Man erkennt unschwer, dass sich die meisten Nazi-Schläger mit dem in der Szene kultivierten, herb-männlichen Habitus gut arrangieren können. Auch das politische Engagement für »Tierrechte« und die gesunde Lebensweise, die nicht wenige Hardcore-Fans unter der Parole »straight egde« propagieren, weisen einige unappetitliche Übereinstimmungen mit der Ideologie des Nazismus auf. Das wird besonders in der Unterstützung augenfällig, die kryptofaschistische Vereinigungen wie Earth First oder Frontline in einem Teil der Szene genießen. Diese aus einem progressiven Kontext kommenden, ökologischen Gruppierungen halten Legebatterien für Konzentrationslager, Kuhmilch ist ihnen weißes Blut und mit den militanten Abtreibungsgegnern in den USA machen sie gemeinsame Sache. Im Leipziger Conne Island, einem populären Veranstaltungsort für Hardcore-Konzerte, kam es bereits zu Auseinandersetzungen, weil Anhängerinnen und Anhängern solcher Gruppen der Zutritt verweigert wurde.
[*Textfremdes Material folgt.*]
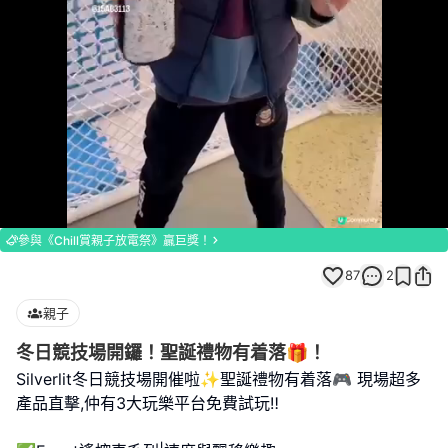
Loaded
:
Unmute
100.00%
參與《Chill賞親子放電祭》贏巨獎！
87
2
親子
冬日競技場開鑼！聖誕禮物有着落🎁！
Silverlit冬日競技場開催啦✨聖誕禮物有着落🎮 現場超多
產品直擊,仲有3大玩樂平台免費試玩‼️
Es gibt also einigen Diskussionsbedarf. Es wäre zu hoffen, dass Good Night White Pride und auch die Leisniger Aktivisten ihre Hardcore-Kultur gegen die Rechten verteidigen; nicht zuletzt auch, indem solche selbst-kritischen Diskussionen in der auf Toleranz und »Unity« bedachten eigenen Szene gefördert werden.